Understanding Zero Trust: Microsegmentation
In a world new to the IT revolution, traditional perimeter-based security approaches relied on most employees and applications operating within an implied trust zone of the agency network. A combination of physical and software barriers was used to defend on-premise data centers and critical infrastructure against cyberattacks.
If we go by the traditional history of network security, networking started with static domains. Users were traditionally divided into trusted and untrusted groups. While the trusted users were trusted by default and thus, placed inside the internal network, the others were placed in an external network, and to change from untrusted to trusted, one had to use a VPN.
These linear divides and measures were deemed to hold good 20 years ago, without the ubiquitous presence of Wi-Fi networks, and 4G and 5G networks. With the advent of accessible internet, and corporate SaaS applications shifting to the cloud, data may be accessed from any remote location. While this results in easier access to critical resources on the go, it carries with it immense security risks as well.
Since the data on the cloud becomes highly distributed, it becomes extremely difficult for traditional and legacy-based security systems to enforce granular access control around these virtual walls of the perimeter. A malicious actor can also use a vulnerability in just one of your servers to move laterally in an east to west movement and launch attacks on your other database servers.
The need to move beyond protection from north to south movement, and also defend against lateral east to west movement, brought forth the concept of microsegmentation and least privilege access.
Microsegmentation is the process of creating isolated ‘secure zones’ in data centers as well as in cloud deployments. The division into distinct security segments down to the individual workload level can enable an infosec team to define flexible security policies for each segment, and reduce the attack surface considerably, by significantly reducing the number of users in any segment.
To quote an analogy, we may think of the internet as a city replete with residential colonies and road systems, and your organisation’s security infrastructure comprises an apartment complex. In this scenario, microsegmentation tends to define the number of people and types of people living on each floor of the apartment building. Everyone on the floor can gain access to the houses on the floor. But access to the floor may be restricted by, say, an exclusive floor pass. This reduces the probability of your house being robbed by external residents not belonging to that floor.

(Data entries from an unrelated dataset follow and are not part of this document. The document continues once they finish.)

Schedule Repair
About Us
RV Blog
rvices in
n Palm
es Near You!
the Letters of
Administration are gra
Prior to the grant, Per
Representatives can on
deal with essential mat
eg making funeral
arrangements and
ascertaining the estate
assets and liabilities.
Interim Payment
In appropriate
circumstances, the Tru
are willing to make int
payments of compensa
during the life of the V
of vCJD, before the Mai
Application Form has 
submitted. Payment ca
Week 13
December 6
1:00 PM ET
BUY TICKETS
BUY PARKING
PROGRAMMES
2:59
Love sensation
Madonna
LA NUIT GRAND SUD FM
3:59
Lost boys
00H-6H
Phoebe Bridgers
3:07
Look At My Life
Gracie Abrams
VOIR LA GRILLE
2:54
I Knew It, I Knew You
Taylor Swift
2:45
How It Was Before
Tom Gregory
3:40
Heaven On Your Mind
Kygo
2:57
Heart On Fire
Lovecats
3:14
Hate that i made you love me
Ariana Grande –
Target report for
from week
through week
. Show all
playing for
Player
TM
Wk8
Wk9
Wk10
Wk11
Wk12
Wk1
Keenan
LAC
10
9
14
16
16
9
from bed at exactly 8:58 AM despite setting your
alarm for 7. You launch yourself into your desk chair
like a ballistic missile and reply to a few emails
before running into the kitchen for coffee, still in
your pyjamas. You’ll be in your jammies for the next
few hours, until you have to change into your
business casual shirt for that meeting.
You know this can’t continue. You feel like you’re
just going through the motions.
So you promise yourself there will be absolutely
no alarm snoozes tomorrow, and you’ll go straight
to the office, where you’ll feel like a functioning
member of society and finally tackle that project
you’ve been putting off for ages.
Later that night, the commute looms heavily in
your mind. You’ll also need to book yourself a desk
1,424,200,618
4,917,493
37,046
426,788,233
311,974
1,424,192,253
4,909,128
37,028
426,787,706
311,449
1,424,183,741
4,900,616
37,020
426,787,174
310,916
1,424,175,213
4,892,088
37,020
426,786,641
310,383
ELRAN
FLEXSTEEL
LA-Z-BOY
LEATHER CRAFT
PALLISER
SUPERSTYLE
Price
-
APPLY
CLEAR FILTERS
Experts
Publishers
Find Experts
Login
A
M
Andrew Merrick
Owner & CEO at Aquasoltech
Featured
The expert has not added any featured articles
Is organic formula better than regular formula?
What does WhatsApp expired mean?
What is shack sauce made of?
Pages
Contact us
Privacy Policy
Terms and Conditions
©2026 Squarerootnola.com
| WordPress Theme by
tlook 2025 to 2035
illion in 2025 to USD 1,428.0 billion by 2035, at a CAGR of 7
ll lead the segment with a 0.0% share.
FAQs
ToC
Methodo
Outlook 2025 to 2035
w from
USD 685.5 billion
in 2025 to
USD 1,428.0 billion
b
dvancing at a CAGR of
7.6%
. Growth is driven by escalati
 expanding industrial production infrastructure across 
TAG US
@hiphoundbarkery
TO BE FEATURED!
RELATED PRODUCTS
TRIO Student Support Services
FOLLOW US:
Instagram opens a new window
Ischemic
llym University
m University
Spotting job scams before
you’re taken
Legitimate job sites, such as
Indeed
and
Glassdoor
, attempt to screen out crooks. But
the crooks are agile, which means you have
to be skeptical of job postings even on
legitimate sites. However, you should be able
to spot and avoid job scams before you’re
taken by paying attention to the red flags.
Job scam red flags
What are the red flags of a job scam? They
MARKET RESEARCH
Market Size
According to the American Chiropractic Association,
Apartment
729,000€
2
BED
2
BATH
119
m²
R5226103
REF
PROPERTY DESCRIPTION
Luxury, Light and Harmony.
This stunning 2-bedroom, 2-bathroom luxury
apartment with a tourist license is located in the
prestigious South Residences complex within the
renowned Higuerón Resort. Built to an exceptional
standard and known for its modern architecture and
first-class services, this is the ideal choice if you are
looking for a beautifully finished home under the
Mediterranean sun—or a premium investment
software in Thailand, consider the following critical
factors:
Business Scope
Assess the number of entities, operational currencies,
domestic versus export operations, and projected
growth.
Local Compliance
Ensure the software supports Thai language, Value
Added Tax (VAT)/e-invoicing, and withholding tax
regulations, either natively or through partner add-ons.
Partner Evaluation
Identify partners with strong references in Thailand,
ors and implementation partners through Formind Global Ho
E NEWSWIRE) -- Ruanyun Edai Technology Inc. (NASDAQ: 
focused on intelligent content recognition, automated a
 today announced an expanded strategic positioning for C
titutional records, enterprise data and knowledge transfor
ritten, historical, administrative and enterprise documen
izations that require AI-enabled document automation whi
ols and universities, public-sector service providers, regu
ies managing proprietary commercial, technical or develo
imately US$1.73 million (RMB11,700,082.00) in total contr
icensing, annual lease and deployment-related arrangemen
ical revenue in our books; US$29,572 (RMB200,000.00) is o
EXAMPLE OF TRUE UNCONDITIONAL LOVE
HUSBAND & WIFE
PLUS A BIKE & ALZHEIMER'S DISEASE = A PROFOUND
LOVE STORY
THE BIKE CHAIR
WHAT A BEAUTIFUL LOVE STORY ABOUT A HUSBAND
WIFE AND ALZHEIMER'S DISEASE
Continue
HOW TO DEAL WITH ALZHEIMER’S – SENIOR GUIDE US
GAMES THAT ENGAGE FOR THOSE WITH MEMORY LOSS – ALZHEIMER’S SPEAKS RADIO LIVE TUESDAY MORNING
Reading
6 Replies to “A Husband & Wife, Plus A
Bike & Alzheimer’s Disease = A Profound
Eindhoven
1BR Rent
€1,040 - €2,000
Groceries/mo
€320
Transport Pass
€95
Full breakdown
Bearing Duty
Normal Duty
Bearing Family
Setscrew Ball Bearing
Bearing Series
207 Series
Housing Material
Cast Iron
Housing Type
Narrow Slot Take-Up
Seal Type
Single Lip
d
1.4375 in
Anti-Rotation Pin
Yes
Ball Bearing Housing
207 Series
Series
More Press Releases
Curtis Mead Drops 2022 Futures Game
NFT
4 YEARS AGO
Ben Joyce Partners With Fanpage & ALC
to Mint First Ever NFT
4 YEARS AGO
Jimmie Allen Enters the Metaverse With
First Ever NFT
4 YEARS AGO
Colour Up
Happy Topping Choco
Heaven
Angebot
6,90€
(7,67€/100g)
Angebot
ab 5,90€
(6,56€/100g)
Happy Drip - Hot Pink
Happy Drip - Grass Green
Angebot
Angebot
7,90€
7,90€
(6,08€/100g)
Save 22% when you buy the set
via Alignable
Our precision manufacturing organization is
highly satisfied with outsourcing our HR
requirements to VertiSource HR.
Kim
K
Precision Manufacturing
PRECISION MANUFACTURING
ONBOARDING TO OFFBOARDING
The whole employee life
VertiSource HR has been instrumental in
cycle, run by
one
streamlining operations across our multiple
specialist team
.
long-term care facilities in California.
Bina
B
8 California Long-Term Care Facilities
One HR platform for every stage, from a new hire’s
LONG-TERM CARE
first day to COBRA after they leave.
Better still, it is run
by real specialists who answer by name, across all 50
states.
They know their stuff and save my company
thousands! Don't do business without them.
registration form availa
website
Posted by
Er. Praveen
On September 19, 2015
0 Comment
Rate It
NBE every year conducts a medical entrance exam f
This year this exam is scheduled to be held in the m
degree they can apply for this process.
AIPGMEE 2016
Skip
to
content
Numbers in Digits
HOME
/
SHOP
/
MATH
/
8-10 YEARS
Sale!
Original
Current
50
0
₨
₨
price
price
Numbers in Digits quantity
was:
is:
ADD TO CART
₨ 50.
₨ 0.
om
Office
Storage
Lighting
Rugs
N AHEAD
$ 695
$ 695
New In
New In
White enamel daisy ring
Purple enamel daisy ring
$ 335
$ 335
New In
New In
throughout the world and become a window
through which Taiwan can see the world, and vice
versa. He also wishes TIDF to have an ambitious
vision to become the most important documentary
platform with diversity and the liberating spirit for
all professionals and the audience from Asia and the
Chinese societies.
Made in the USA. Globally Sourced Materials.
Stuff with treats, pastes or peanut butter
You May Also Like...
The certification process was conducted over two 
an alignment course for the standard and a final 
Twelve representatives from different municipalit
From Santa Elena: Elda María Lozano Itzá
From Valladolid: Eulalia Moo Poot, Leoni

Similarly, microsegmentation all the users to use your networks into distinct sections, and in effect, isolates networks from each other as well. This severely limits an attacker’s ability to launch east-west attacks, reducing the attack surface considerably in the process
In essence, the idea of microsegmentation is to reduce the blast radius of successful attacks to a minimal level, while simultaneously allowing for granular level policy formulation for each segment. By effectively controlling lateral movement, microsegmentation serves to solve a major problem of traditional segmentation, which controlled only North-South interactions, in and out of the data center.
Microsegmentation is used by Zero Trust Solutions increasingly to provide a greater level of security, and greater control over the framing of flexible security policies for individual users.